In defeating the interim government and its army, the RPF ended the genocide. At the same time, its troops committed grave violations of international humanitarian law by attacking and killing unarmed civilians. Unlike the genocidal authorities who undertook a complex campaign involving all the machinery of the state and aiming to involve all Hutu citizens, the RPF ran a straightforward military campaign where civilians generally provided only information or support services.

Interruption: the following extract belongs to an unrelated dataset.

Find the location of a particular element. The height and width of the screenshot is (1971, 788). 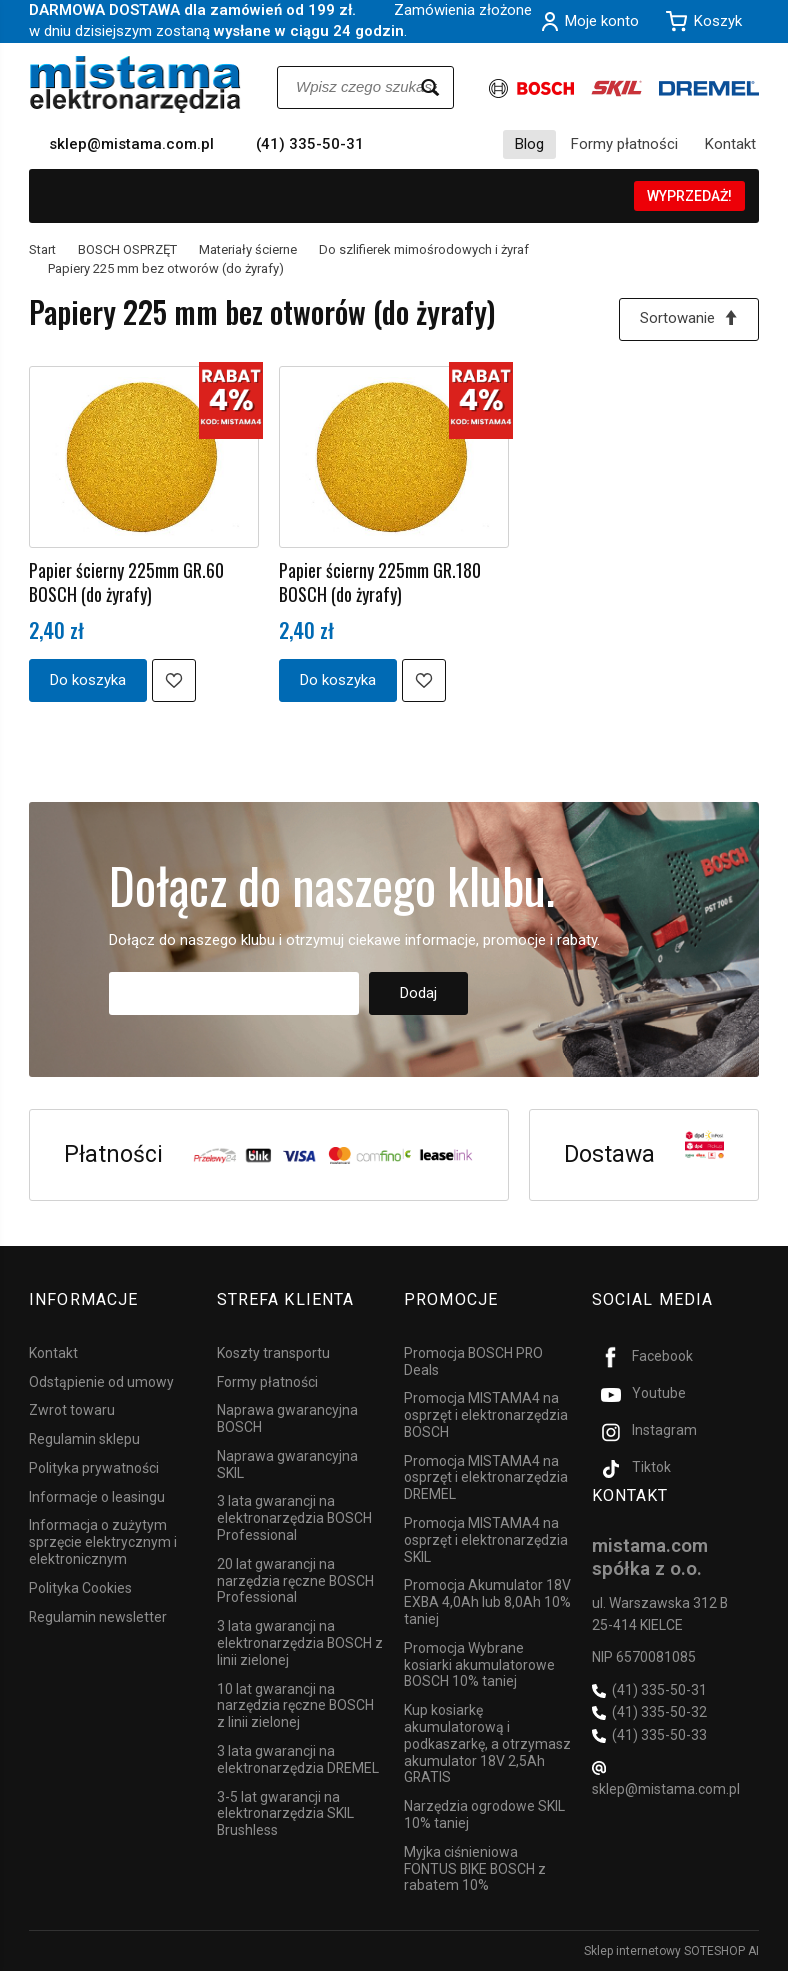

Koszty transportu is located at coordinates (273, 1352).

The RPF permitted its soldiers to kill persons whom they took to be Interahamwe or other supposed participants in the genocide. They killed some in the course of their military advance, but they executed most in the days and weeks after combat had finished. They selected the victims from among civilians grouped in camps, sometimes relying on accusations by survivors, sometimes on their own interrogations. They executed some persons apparently because they were linkedwith parties opposed to the RPF or showed potential for becoming political leaders rather than because they were thought guilty of involvement in the genocide.
In a number of places, such as in the communes of Ntyazo, Mukingi and Runda, RPF soldiers massacred unarmed civilians, many of them women and children, who had assembled for a meeting on their orders. The people were told to come to receive food or to be given instructions or to gather before being transported to another site. The RPF soldiers also massacred several hundred people in the Byumba stadium in mid-April.
In a series of raids in Kigali in early April, RPF soldiers killed dozens of political and military leaders, many of them past government employees or persons close to Habyarimanas political party. They killed family members, including women and children, in a number of these cases.
The RPF was commonly acknowledged by military experts to be a highly disciplined force, with clear lines of command and adequate communication. Although it may have become less disciplined during the months of the genocide due to the incorporation of new recruits, RPF commanding officers like General Paul Kagame maintained the authority necessary to ensure compliance with their orders. The crimes committed by RPF soldiers were so systematic and widespread and took place over so long a period of time that commanding officers must have been aware of them. Even if they did not specifically order these practices, in most cases they did not halt them and punish those responsible.
In early November 1994, the RPF reported that it had arrested twenty-five soldiers for capital crimes, eight of them accused of killing civilians between June and August 1994 and by the end of the year military prosecutors had supposedly completed investigations in some twenty such cases. One major, one corporal and four soldiers indicted for these crimes were tried and convicted in 1997 and 1998. The major was sentenced to life in prison and the others to imprisonment for terms ranging from two to five years.
After some early but limited reports of killings by the RPF, the first substantial charges against RPF forces were made by Robert Gersony, a consultant to the U.N. High Commissioner for Refugees. After interviewing hundreds of Rwandans inside and outside the country in July and August 1994, he concluded that the RPF had engaged in widespread and systematic slaughter of unarmed civilians. In September 1994, the U.N., in agreement with the U.S. and perhaps others, agreed to suppress the report but demanded that the RPF halt the killings. The number of killings declined markedly after September in the face of this international pressure.